MaartenGr / KeyBERT

Minimal keyword extraction with BERT
https://MaartenGr.github.io/KeyBERT/
MIT License
3.31k stars 337 forks source link

Excluding certain words #179

Closed Phylanxy closed 10 months ago

Phylanxy commented 10 months ago

I am trying to get some keywords from google maps restaurant reviews that would allow me to give the restaurants some meaningful labels. There are some words I don't want to include because they are meaningless in my context. Those would be words like "restaurant" or "cuisine" - at least as single words. My problem now is that if I remove these words, that might lead to wrong parings when using n_grams of 2 or more.

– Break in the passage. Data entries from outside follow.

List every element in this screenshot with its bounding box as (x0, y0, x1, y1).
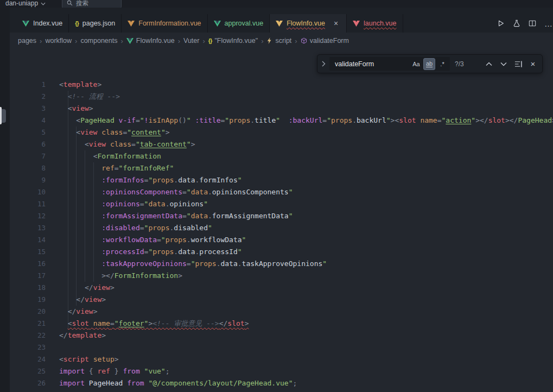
code-line[interactable]: 25import { ref } from "vue"; (10, 365, 553, 377)
code-text: :formAssignmentData="data.formAssignment… (46, 210, 293, 222)
code-line[interactable]: 6 <view class="tab-content"> (10, 138, 553, 150)
code-line[interactable]: 26import PageHead from "@/components/lay… (10, 377, 553, 389)
code-line[interactable]: 10 :opinionsComponents="data.opinionsCom… (10, 186, 553, 198)
breadcrumb-item-workflow[interactable]: workflow (45, 37, 72, 45)
find-input-wrap: Aa ab .* (329, 57, 450, 71)
code-line[interactable]: 13 :disabled="props.disabled" (10, 222, 553, 234)
breadcrumb-item-script[interactable]: script (266, 37, 292, 45)
code-line[interactable]: 23 (10, 342, 553, 353)
line-number[interactable]: 8 (10, 162, 46, 174)
code-line[interactable]: 9 :formInfos="props.data.formInfos" (10, 174, 553, 186)
code-line[interactable]: 16 :taskApproveOpinions="props.data.task… (10, 258, 553, 270)
breadcrumb-item-pages[interactable]: pages (17, 37, 37, 45)
find-input[interactable] (334, 60, 410, 68)
vue-icon (126, 38, 134, 44)
line-number[interactable]: 12 (10, 210, 46, 222)
line-number[interactable]: 6 (10, 138, 46, 150)
line-number[interactable]: 1 (10, 79, 46, 91)
code-line[interactable]: 17 ></FormInformation> (10, 270, 553, 282)
breadcrumb-label: pages (18, 37, 36, 45)
code-line[interactable]: 12 :formAssignmentData="data.formAssignm… (10, 210, 553, 222)
code-area[interactable]: 1<template>2 <!-- 流程 -->3 <view>4 <PageH… (10, 49, 553, 389)
next-match-icon[interactable] (499, 59, 508, 69)
sidebar-sliver[interactable] (0, 8, 10, 392)
line-number[interactable]: 15 (10, 246, 46, 258)
code-line[interactable]: 21 <slot name="footer"><!-- 审批意见 --></sl… (10, 318, 553, 330)
breadcrumb-item-Vuter[interactable]: Vuter (183, 37, 200, 45)
code-text: </view> (46, 306, 97, 318)
line-number[interactable]: 22 (10, 330, 46, 342)
line-number[interactable]: 19 (10, 294, 46, 306)
tab-FormInformation.vue[interactable]: FormInformation.vue (122, 14, 207, 33)
line-number[interactable]: 13 (10, 222, 46, 234)
code-line[interactable]: 5 <view class="content"> (10, 127, 553, 138)
breadcrumb-item-components[interactable]: components (80, 37, 118, 45)
code-line[interactable]: 22</template> (10, 330, 553, 342)
regex-toggle[interactable]: .* (436, 58, 448, 70)
match-case-toggle[interactable]: Aa (410, 58, 422, 70)
code-line[interactable]: 19 </view> (10, 294, 553, 306)
tab-Index.vue[interactable]: Index.vue (16, 14, 69, 33)
line-number[interactable]: 11 (10, 198, 46, 210)
code-line[interactable]: 24<script setup> (10, 353, 553, 365)
line-number[interactable]: 17 (10, 270, 46, 282)
line-number[interactable]: 7 (10, 150, 46, 162)
line-number[interactable]: 14 (10, 234, 46, 246)
split-editor-icon[interactable] (529, 20, 536, 27)
code-line[interactable]: 15 :processId="props.data.processId" (10, 246, 553, 258)
more-actions-icon[interactable]: … (544, 19, 553, 28)
code-line[interactable]: 8 ref="formInfoRef" (10, 162, 553, 174)
code-line[interactable]: 20 </view> (10, 306, 553, 318)
line-number[interactable]: 5 (10, 127, 46, 138)
code-line[interactable]: 7 <FormInformation (10, 150, 553, 162)
vue-icon (22, 21, 29, 27)
project-menu[interactable]: dan-uniapp (2, 0, 49, 7)
tab-launch.vue[interactable]: launch.vue (347, 14, 403, 33)
line-number[interactable]: 16 (10, 258, 46, 270)
sidebar-scroll-thumb[interactable] (1, 109, 6, 123)
tab-FlowInfo.vue[interactable]: FlowInfo.vue× (270, 14, 347, 33)
line-number[interactable]: 9 (10, 174, 46, 186)
code-text: <view> (46, 103, 93, 115)
line-number[interactable]: 25 (10, 365, 46, 377)
code-line[interactable]: 4 <PageHead v-if="!isInApp()" :title="pr… (10, 115, 553, 127)
line-number[interactable]: 26 (10, 377, 46, 389)
breadcrumb-item-FlowInfo.vue[interactable]: {}"FlowInfo.vue" (208, 37, 258, 45)
tab-close-icon[interactable]: × (332, 19, 340, 28)
code-line[interactable]: 14 :workflowData="props.workflowData" (10, 234, 553, 246)
code-editor[interactable]: Aa ab .* ?/3 × (10, 49, 553, 392)
previous-match-icon[interactable] (484, 59, 494, 69)
find-match-count: ?/3 (455, 60, 464, 68)
find-in-selection-icon[interactable] (513, 59, 523, 69)
code-text: </view> (46, 282, 115, 294)
code-text: <template> (46, 79, 101, 91)
whole-word-toggle[interactable]: ab (423, 58, 435, 70)
code-line[interactable]: 3 <view> (10, 103, 553, 115)
code-line[interactable]: 11 :opinions="data.opinions" (10, 198, 553, 210)
line-number[interactable]: 20 (10, 306, 46, 318)
code-text: ref="formInfoRef" (46, 162, 174, 174)
code-line[interactable]: 18 </view> (10, 282, 553, 294)
close-icon[interactable]: × (528, 59, 538, 69)
line-number[interactable]: 3 (10, 103, 46, 115)
line-number[interactable]: 4 (10, 115, 46, 127)
toggle-replace-icon[interactable] (320, 61, 327, 67)
tab-approval.vue[interactable]: approval.vue (208, 14, 270, 33)
line-number[interactable]: 18 (10, 282, 46, 294)
line-number[interactable]: 23 (10, 342, 46, 353)
code-line[interactable]: 1<template> (10, 79, 553, 91)
tab-pages.json[interactable]: {}pages.json (69, 14, 122, 33)
code-line[interactable]: 2 <!-- 流程 --> (10, 91, 553, 103)
line-number[interactable]: 2 (10, 91, 46, 103)
line-number[interactable]: 21 (10, 318, 46, 330)
tab-bar: Index.vue{}pages.jsonFormInformation.vue… (10, 8, 553, 33)
breadcrumb-separator: › (261, 37, 263, 45)
run-button[interactable] (497, 20, 505, 27)
breadcrumb-label: workflow (45, 37, 72, 45)
breadcrumb-item-FlowInfo.vue[interactable]: FlowInfo.vue (126, 37, 175, 45)
line-number[interactable]: 10 (10, 186, 46, 198)
test-flask-icon[interactable] (513, 20, 520, 27)
breadcrumb-item-validateForm[interactable]: validateForm (300, 37, 349, 45)
global-search-box[interactable]: 搜索 (62, 0, 122, 8)
line-number[interactable]: 24 (10, 353, 46, 365)
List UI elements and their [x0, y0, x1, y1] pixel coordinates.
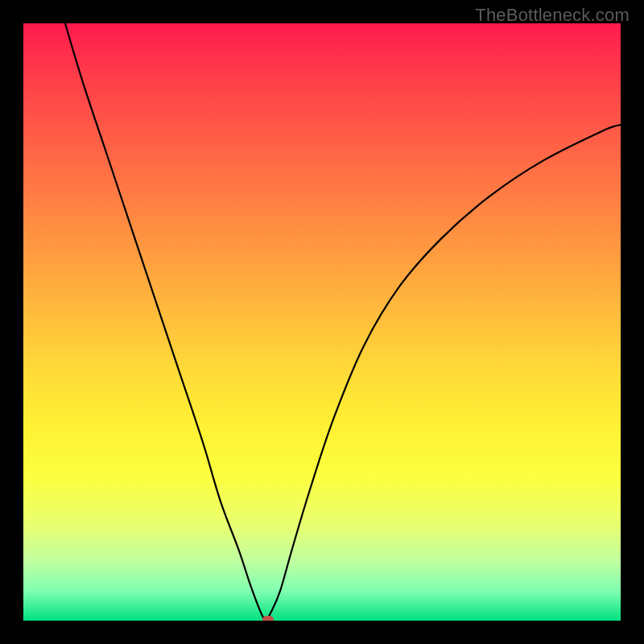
bottleneck-curve: [65, 23, 621, 620]
optimum-marker: [262, 616, 274, 621]
plot-area: [23, 23, 621, 621]
curve-svg: [23, 23, 621, 621]
watermark-text: TheBottleneck.com: [475, 5, 630, 26]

I also tried removing them afterwards but this would either lead to a lot of phrases being removed if I remove all phrases containing the unwanted words OR would result in false keywords if I only remove the words from the phrases.

Is there a way to do this more elegantly?

Subquestion: I tried using my own list of stopwords (which worked great with BERTopic) but only got an empty list as output. Is there a way to do this in keyBERT?

Phylanxy commented 10 months ago

Ok, my bad I just found my way to the documentation - somehow I wasn't able to find it before.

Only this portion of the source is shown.